Task requirements:
Print the records below once again, exactly as they were given.

-------- Material shown

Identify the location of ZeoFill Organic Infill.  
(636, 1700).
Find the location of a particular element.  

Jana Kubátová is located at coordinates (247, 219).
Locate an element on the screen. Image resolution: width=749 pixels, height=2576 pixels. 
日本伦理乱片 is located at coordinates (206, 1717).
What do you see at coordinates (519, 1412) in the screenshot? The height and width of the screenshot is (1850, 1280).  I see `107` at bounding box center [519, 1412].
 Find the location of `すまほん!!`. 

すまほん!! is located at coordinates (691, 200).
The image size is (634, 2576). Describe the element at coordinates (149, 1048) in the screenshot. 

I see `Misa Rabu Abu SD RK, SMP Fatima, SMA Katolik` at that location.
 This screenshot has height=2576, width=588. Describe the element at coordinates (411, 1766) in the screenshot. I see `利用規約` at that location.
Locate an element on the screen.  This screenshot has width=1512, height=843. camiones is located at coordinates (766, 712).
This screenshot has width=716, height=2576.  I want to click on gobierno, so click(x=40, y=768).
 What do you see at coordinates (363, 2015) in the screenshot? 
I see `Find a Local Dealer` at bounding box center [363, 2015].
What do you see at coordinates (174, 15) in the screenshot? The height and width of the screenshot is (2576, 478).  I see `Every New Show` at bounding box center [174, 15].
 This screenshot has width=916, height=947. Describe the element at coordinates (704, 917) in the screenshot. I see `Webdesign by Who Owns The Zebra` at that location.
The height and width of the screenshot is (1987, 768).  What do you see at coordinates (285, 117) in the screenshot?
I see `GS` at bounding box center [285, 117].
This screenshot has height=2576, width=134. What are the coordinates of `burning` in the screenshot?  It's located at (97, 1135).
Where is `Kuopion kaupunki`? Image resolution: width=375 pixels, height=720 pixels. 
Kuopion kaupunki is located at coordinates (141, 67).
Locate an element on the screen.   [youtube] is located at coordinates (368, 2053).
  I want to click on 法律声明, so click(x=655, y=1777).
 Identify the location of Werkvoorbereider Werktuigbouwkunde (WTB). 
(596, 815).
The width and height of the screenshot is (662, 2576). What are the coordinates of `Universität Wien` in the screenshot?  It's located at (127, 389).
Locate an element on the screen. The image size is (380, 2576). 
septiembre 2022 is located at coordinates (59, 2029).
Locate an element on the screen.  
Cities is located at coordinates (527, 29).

----------------

Result of the task:
Identify the location of ZeoFill Organic Infill.  
(636, 1700).
Find the location of a particular element.  

Jana Kubátová is located at coordinates (247, 219).
Locate an element on the screen. Image resolution: width=749 pixels, height=2576 pixels. 
日本伦理乱片 is located at coordinates (206, 1717).
What do you see at coordinates (519, 1412) in the screenshot? The height and width of the screenshot is (1850, 1280).  I see `107` at bounding box center [519, 1412].
 Find the location of `すまほん!!`. 

すまほん!! is located at coordinates (691, 200).
The image size is (634, 2576). Describe the element at coordinates (149, 1048) in the screenshot. 

I see `Misa Rabu Abu SD RK, SMP Fatima, SMA Katolik` at that location.
 This screenshot has height=2576, width=588. Describe the element at coordinates (411, 1766) in the screenshot. I see `利用規約` at that location.
Locate an element on the screen.  This screenshot has width=1512, height=843. camiones is located at coordinates (766, 712).
This screenshot has width=716, height=2576.  I want to click on gobierno, so click(x=40, y=768).
 What do you see at coordinates (363, 2015) in the screenshot? 
I see `Find a Local Dealer` at bounding box center [363, 2015].
What do you see at coordinates (174, 15) in the screenshot? The height and width of the screenshot is (2576, 478).  I see `Every New Show` at bounding box center [174, 15].
 This screenshot has width=916, height=947. Describe the element at coordinates (704, 917) in the screenshot. I see `Webdesign by Who Owns The Zebra` at that location.
The height and width of the screenshot is (1987, 768).  What do you see at coordinates (285, 117) in the screenshot?
I see `GS` at bounding box center [285, 117].
This screenshot has height=2576, width=134. What are the coordinates of `burning` in the screenshot?  It's located at (97, 1135).
Where is `Kuopion kaupunki`? Image resolution: width=375 pixels, height=720 pixels. 
Kuopion kaupunki is located at coordinates (141, 67).
Locate an element on the screen.   [youtube] is located at coordinates (368, 2053).
  I want to click on 法律声明, so click(x=655, y=1777).
 Identify the location of Werkvoorbereider Werktuigbouwkunde (WTB). 
(596, 815).
The width and height of the screenshot is (662, 2576). What are the coordinates of `Universität Wien` in the screenshot?  It's located at (127, 389).
Locate an element on the screen. The image size is (380, 2576). 
septiembre 2022 is located at coordinates (59, 2029).
Locate an element on the screen.  
Cities is located at coordinates (527, 29).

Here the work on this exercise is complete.